Workers May Be at Risk Because of Limits on Liability

As states across the country begin to reopen and lift stay-at-home orders, many are worried about their risk of infection at work as the pandemic continues to affect millions across various states. 

Some states have met this trepidation with new regulations that businesses must follow to reopen, such as social distancing, redesigning interior spaces to maintain six feet of distance between patrons, and utilizing personal protection equipment. However, other states are enforcing fewer rules and instead allowing businesses to operate within their own criteria of protection. 

In these instances, workers are worried about their safety as they are given the option to go back to work or stay home and potentially lose their unemployment benefits. Businesses claim that they are worried about opening and leaving themselves vulnerable to claims that workers or patrons contracted covid-19 while on their premises.


While an employee may have options for compensation under workers compensation if they get sick at work, this amount may not cover the possibility of serious medical care or possible death from the novel coronavirus. Workers are also worried that their lives will be unjustly put at risk for the gains of a business and then have their rights of just compensation taken away as states begin to place limitations on a business’s liability.

States like North Carolina and others will put limitations on the liability a business has for an employee who contracts covid-19 while at work. In some instances, businesses may be immune to any charges. 

“As businesses begin to reopen, there is an indecisive landscape ahead for both businesses and employees to face regarding infection with the novel coronavirus,” explained Attorney Ben Whitley of the Whitley Law Firm. 

Updates to Business Liability

One of the biggest concern’s businesses have is that reopening could put them at risk of lengthy and expensive lawsuits. On the flip side, they are also worried that staying closed could have an equally expensive cost. However, many workers are worried that their safety will be sacrificed in favor of businesses.

As workers across the country continue to have serious health complications from the coronavirus due to dealing with customers, republican lawmakers have pushed for temporary limits on liability so workplaces can have the confidence to open without fear of lawsuits stemming from the virus. This can limit the legal liability a business has in areas like worker privacy, employment discrimination, and product manufacturing. 

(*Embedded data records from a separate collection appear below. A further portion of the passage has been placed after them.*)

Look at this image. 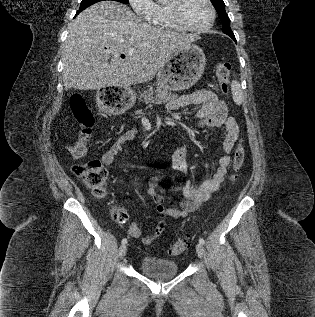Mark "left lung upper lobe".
<instances>
[{
  "mask_svg": "<svg viewBox=\"0 0 315 317\" xmlns=\"http://www.w3.org/2000/svg\"><path fill=\"white\" fill-rule=\"evenodd\" d=\"M215 7L220 20L222 21V32L227 34L228 36H234L231 28H230V19L225 12V4L223 0H210Z\"/></svg>",
  "mask_w": 315,
  "mask_h": 317,
  "instance_id": "obj_1",
  "label": "left lung upper lobe"
}]
</instances>
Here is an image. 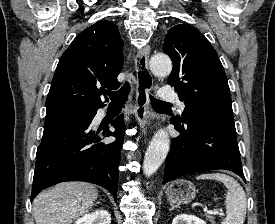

While employees may still have access to lost wages under workers compensation, some worry that there will not be remedy for medical bills or other costs stemming from infection caught at work. Furthermore, those opposed to the limits on business liability say that instead of tempting businesses to reopen, it will tempt them to relax their commitment to coronavirus regulations. Without fear of liability, some businesses may not bother enforcing social distancing, wearing masks while on the premises, or sanitizing surfaces, creating an unsafe work environment.

Currently, this law has only passed in North Carolina and is in effect for any claims arising 180 days or less after the executive order declaring a state of emergency in the state due to covid-19. Lawmakers in Texas and other states have also shown support for the law, saying that it will help restart the economy after months of downturn by giving businesses confidence that they will not face possible liability lawsuits once reopened. 

How to Proceed

This is an unprecedented time. As many are forced into impossible decisions and circumstances, workers and their families are having to reevaluate many elements within their lives. While some states have reopened and closed again, many others are on track to open within the coming weeks. This means the possibility of more businesses pushing lawmakers for limits on their liability.

The current changes to the law may limit a person’s rights in certain states, but there may be ways for employees to seek legal compensation through other methods. While it may be a confusing situation, there are many outlets for legal representation for workers who were infected while at their place of employment. 

As lawmakers continue to update the laws and regulations surrounding the coronavirus pandemic, some workers may find it helpful to talk to a personal injury or workers compensation attorney to understand the full breath of their rights if they go back to work during this complicated time.

Nonetheless, it appears that there is still much to be decided when it comes to the reopening of businesses during a global pandemic. As many start to reimagine their lives under a new normal, businesses and employees are trying to find a common ground with which to reopen and pursue a return to a more normal life.